Figure 3 shows that the time course of urinary metabolite excretion is similar regardless of the absorption route, peaking at about 6-8 h. This suggests that the delivery of resveratrol through this particular transbuccal film resulted in similar time of systemic exposure to the substance as through intestinal absorption. Interestingly, the ratio of Metabolite 3 vs. 2 seems to be higher following transbuccal delivery, although this may be an artifact due to low signal. Compared with the ingestion route, smaller proportion of transbucally-absorbed resveratrol was detected as metabolites in the urine [ingestion of 2g of resveratrol resulted in a total metabolite excretion of 711 mg (35.5% of the ingested resveratrol, Fig. 3A), while transbuccal delivery yielded only 3.6 mg of metabolites in the urine (10.6% of the transbucally delivered resveratrol) (Fig. 3B)] This occurred despite higher % of the transbucally-administered compound detected in the bloodstream (Table I). This may signify that comparably more of the transbucally absorbed resveratrol was utilized by tissues in its native form instead of being metabolized, which would indicate better bioavailability of the transbuccal resveratrol. Also, interestingly, the finding that the bioavailability of transbucally-delivered resveratrol is ~15 times better than through gastrointestinal absorption substantiates the custom of holding and turning wine in the mouth before swallowing it, common among wine connoisseurs.

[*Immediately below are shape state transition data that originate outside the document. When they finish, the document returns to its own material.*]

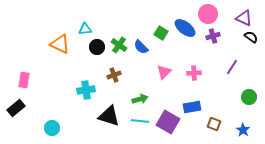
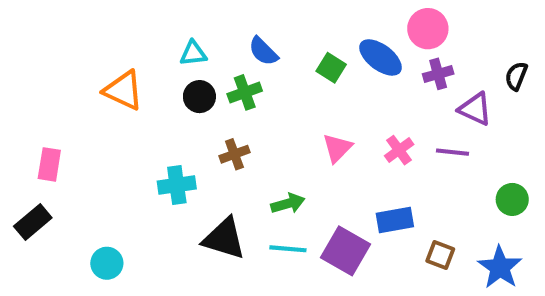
purple triangle: (244, 18) -> (475, 109), moved
cyan triangle: (85, 29) -> (193, 53), moved
black semicircle: (251, 37) -> (516, 76), turned -104
green cross: (119, 45) -> (245, 92), turned 35
blue semicircle: (141, 47) -> (263, 51), moved
purple line: (232, 67) -> (453, 152), moved, turned 63
pink cross: (194, 73) -> (399, 150), turned -32
blue star: (243, 130) -> (500, 267), size x1.5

The safety and clinical benefit of resveratrol supplementation is still not settled (11, 12). Therefore, every new clinical case report is valuable, especially from the more fragile, senior population, which may use more resveratrol supplementation than other age groups. Following the comparative study between the 2 routes of absorption, the study subject embarked on a long-range dose-response study divided in 3 cycles. Cycle 1 consisted in a daily intake of 34 mg of resveratrol through the mucoadhesive film, overnight for the duration of 1 month. This was followed by 6 months of respite and 2 one-month cycles of resveratrol ingestion (0.36 and 0.47 g/day respectively) separated by a 6 weeks interval (Table 2). It was found that none of the measured parameters consistently varied by > 5% (p value<0.05). Notably, parameters commonly monitored in seniors, such as weight, blood pressure, blood glucose, cholesterol, high density lipoprotein and triglycerides remained unchanged, demonstrating a robust tolerance to high doses of resveratrol. Considering the human data consistent with chemopreventive effects of resveratrol and/or its metabolites (15), our results indicate that chemoprevention-oriented high-dose resveratrol supplementation may be safe for seniors.
Acknowledgements: We would like to thank Stephanie Ma for her outstanding technical assistance and Dr. Zbigniew Radecki for helpful discussions.
Conflict of Interest: Authors state no conflict of interest.
Ethics Statement: This clinical case study complied with the international ethical guidelines for biomedical research involving human subjects established by the Council for International Organizations of Medical Sciences (CIOMS).